You were blue, just a slight tinge. As you breathed you turned pinker and redder and the soft fuzz that covered your skin began to glow like copper. Your velvety limbs unfolded, tensile and strong. You tipped your head back. Your eyes were the newborn’s slaty blue, but darker, already burning to live. You held
my gaze and I put my finger into your hand. You stared at me, holding on with an implacable strength, and I looked into the soul of the world.
It’s you, I said. It was always you.
The sting of the needle stole my consciousness. As I slipped away, someone pried apart your fist and I felt you lifted from my arms.
December
Extremely weak. But still here.
January
They say my heart is damaged.
February
My dear son. I know you’re going to read this someday. I can tell that you’re going to wonder what it was like, in the before.

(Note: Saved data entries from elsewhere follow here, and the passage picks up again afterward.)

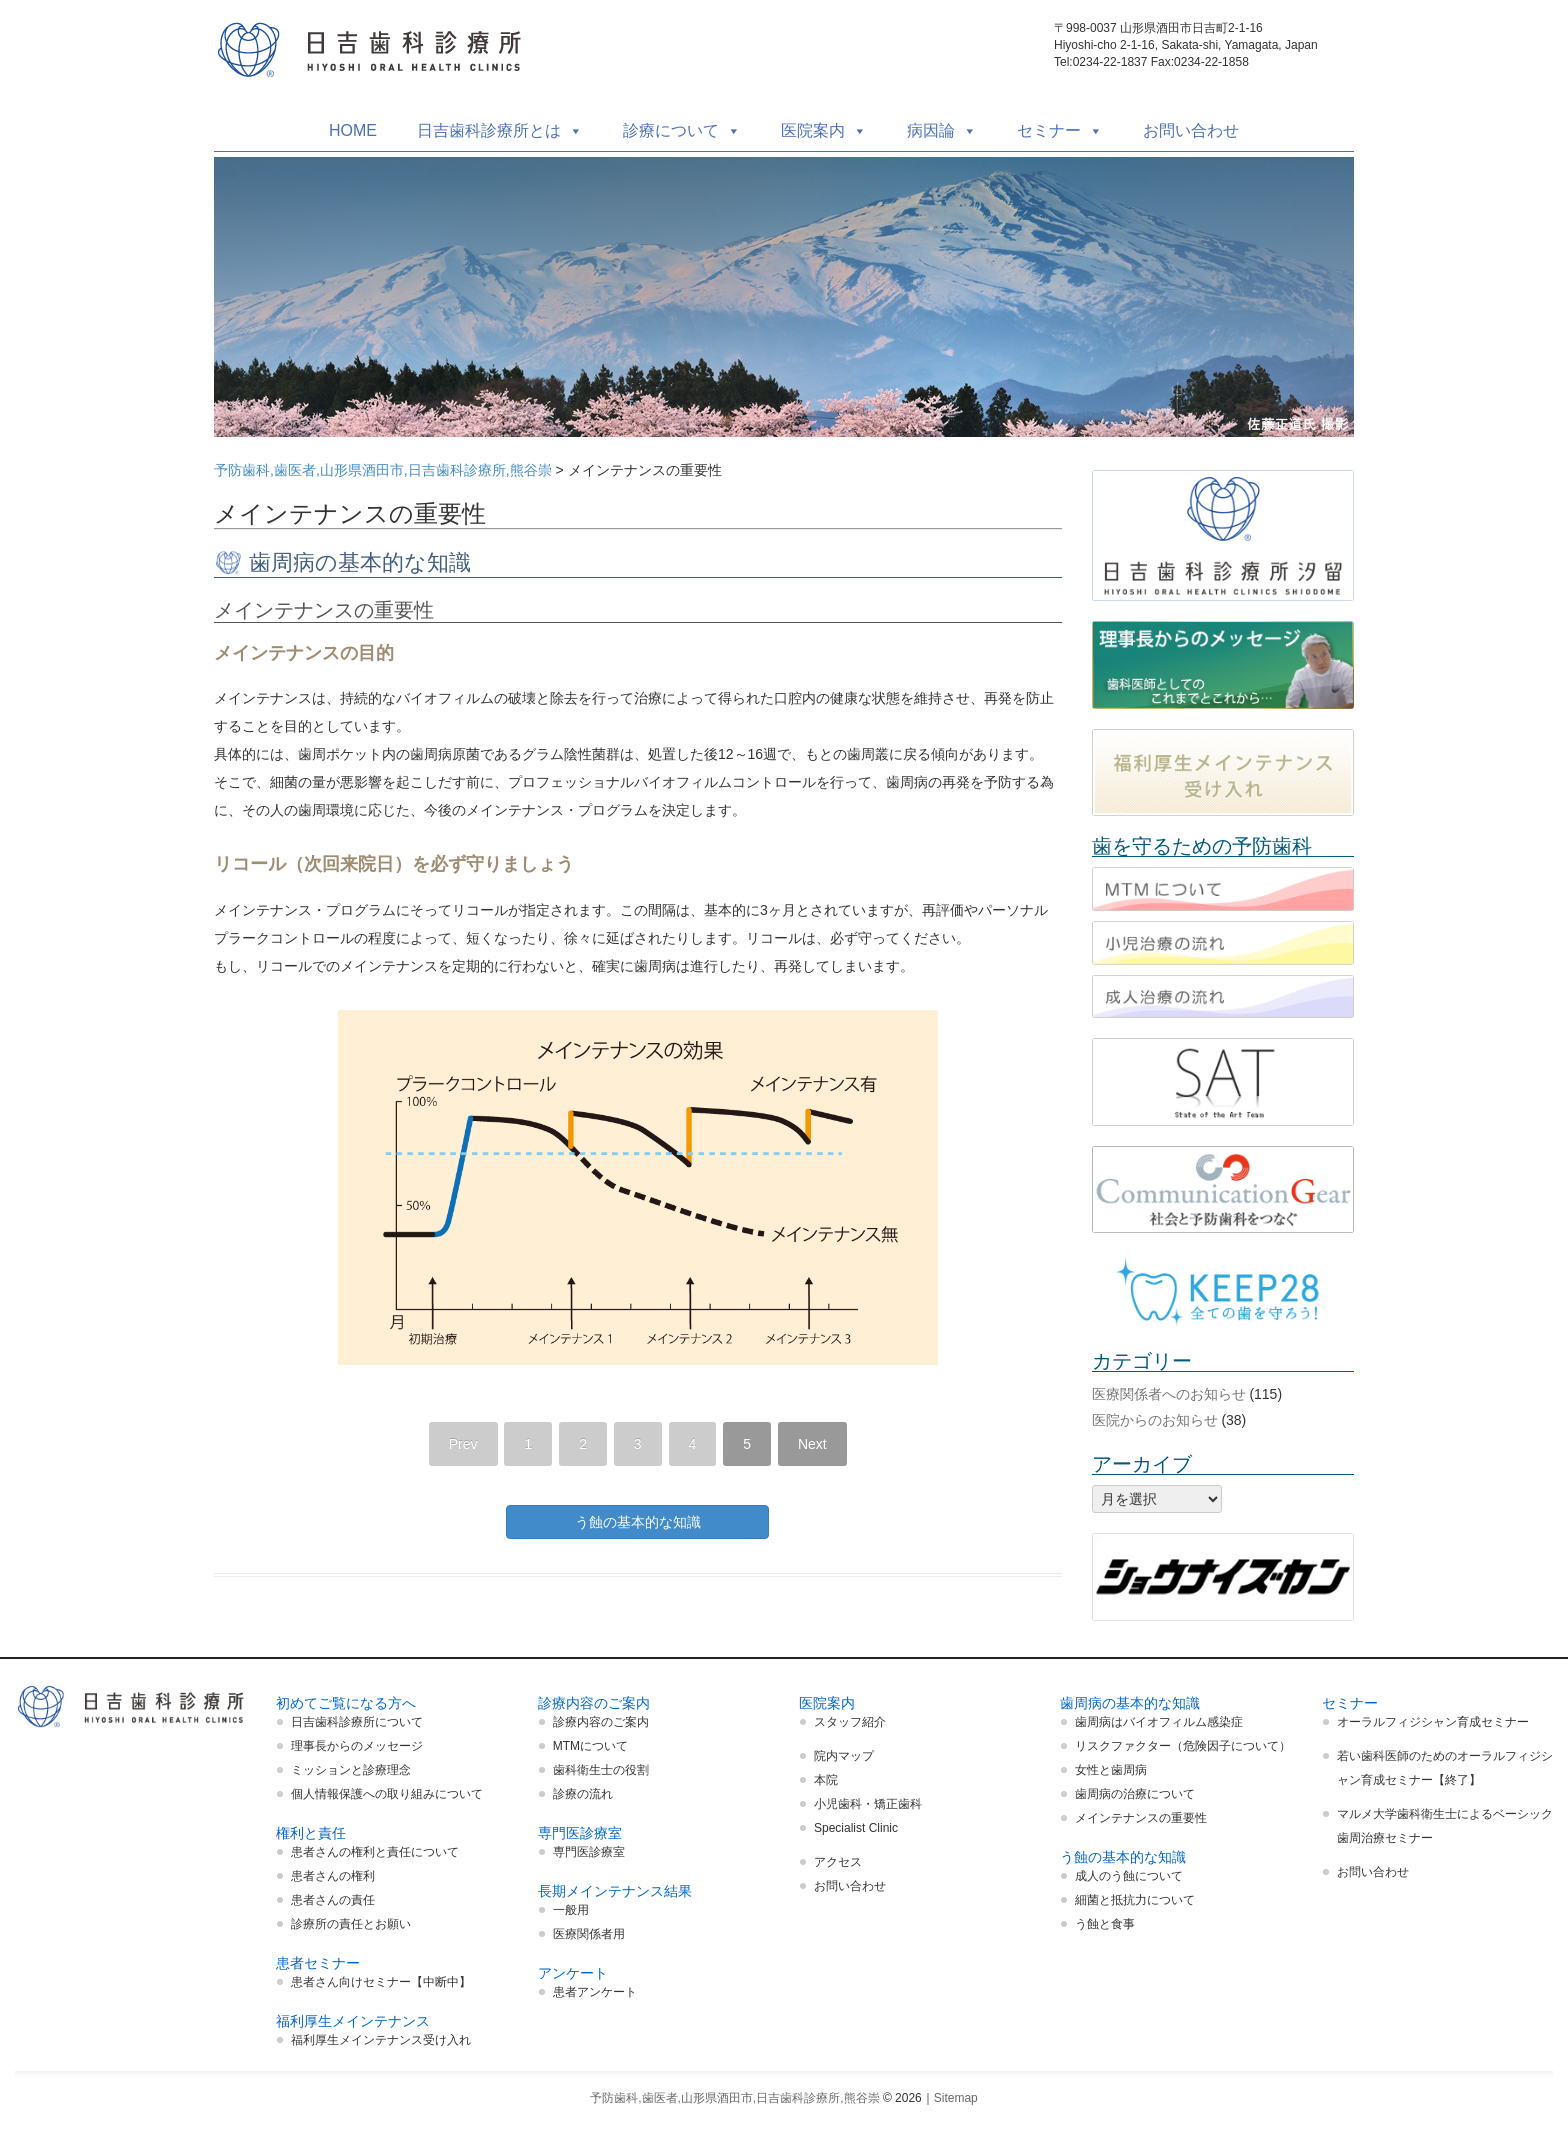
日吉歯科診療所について (357, 1722)
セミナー (1060, 131)
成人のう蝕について (1129, 1876)
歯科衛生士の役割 (601, 1770)
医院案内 (824, 131)
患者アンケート (595, 1992)
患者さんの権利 (333, 1876)
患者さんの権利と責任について (375, 1852)
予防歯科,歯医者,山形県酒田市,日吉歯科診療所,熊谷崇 (383, 470)
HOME (353, 130)
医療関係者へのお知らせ (1169, 1394)
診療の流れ (583, 1794)
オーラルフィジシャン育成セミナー (1433, 1722)
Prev (463, 1444)
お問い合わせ (1191, 130)
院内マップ (844, 1756)
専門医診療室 (589, 1852)
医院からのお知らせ (1155, 1420)
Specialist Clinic (856, 1828)
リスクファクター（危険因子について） (1183, 1746)
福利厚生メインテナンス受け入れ (381, 2040)
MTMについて (590, 1746)
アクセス (838, 1862)
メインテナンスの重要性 (1141, 1818)
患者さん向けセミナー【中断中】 (381, 1982)
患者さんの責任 (333, 1900)
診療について (682, 131)
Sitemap (956, 2098)
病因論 (942, 131)
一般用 (571, 1910)
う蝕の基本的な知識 (638, 1522)
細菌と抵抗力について (1135, 1900)
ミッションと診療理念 (351, 1770)
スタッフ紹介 (850, 1722)
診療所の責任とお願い (351, 1924)
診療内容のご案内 (601, 1722)
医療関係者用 (589, 1934)
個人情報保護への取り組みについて (387, 1794)
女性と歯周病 (1111, 1770)
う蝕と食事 (1105, 1924)
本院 (826, 1780)
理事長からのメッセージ (357, 1746)
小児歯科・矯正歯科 (868, 1804)
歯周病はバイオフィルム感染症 (1159, 1722)
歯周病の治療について (1135, 1794)
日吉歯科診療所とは (500, 131)
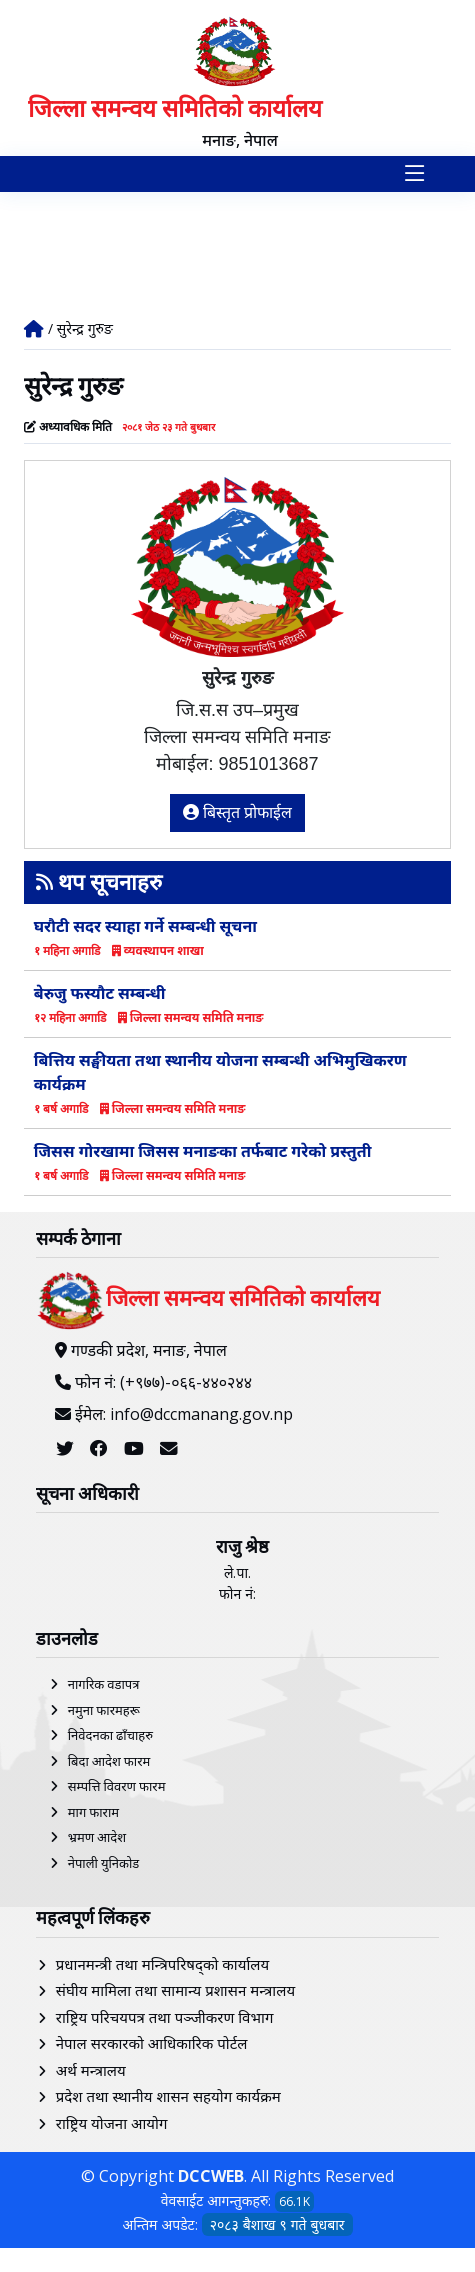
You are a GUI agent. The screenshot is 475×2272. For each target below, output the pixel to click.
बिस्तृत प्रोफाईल (238, 812)
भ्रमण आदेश (97, 1837)
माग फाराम (93, 1812)
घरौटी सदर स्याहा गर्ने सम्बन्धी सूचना (145, 926)
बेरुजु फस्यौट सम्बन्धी (100, 993)
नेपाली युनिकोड (104, 1863)
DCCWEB (211, 2176)
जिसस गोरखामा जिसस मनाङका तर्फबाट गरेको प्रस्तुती (203, 1151)
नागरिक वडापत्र (104, 1684)
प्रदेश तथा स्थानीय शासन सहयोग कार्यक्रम (168, 2096)
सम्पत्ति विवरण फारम (117, 1786)
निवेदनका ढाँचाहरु (110, 1735)
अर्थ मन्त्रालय (91, 2070)
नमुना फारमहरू (104, 1710)
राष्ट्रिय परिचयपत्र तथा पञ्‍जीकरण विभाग (165, 2017)
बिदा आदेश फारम (109, 1761)
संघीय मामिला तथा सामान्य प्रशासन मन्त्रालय (175, 1990)
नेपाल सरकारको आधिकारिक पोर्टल (152, 2043)
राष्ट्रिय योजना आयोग (112, 2123)
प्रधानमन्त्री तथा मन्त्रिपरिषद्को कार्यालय (162, 1964)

My parents would tell me things about the world, the way it was before, the way they knew it and loved it although, they always said this, We didn’t know it was heaven.
I would ask them, What was it like, years ago? The real cold, the deep cold?
And they would tell me.
Sometimes when the lake froze quickly and the wind was high, volumes of moving water were trapped beneath the ice, said Sera. Then you heard muffled explosions deep down, in the center, and rending moans where the ice met the islands. Cracks like gunshots. Hollow reverberating gulps. Sometimes there were the quick staccato reports of snare drums, fading in and out, as if a marching band wound its way back and forth below the ice.
If the ice froze slowly, the lake made a different music. A delicate whisper as the frozen wave tips touched. If the cold waves drove hard, fracturing the edges of the ice sheets, the shards tinkled together or rang off-key. The lake was surrounded by haunted wind chimes. Sometimes the lake breathed a tortured sigh, its lungs full of broken glass. If the temperature dropped, 50 or even 60 degrees overnight, the lake might freeze clear, trapping leaves and even small fish. You walked out on the ice, threw yourself down in your snug nylon snowsuit, and peered into an altered world.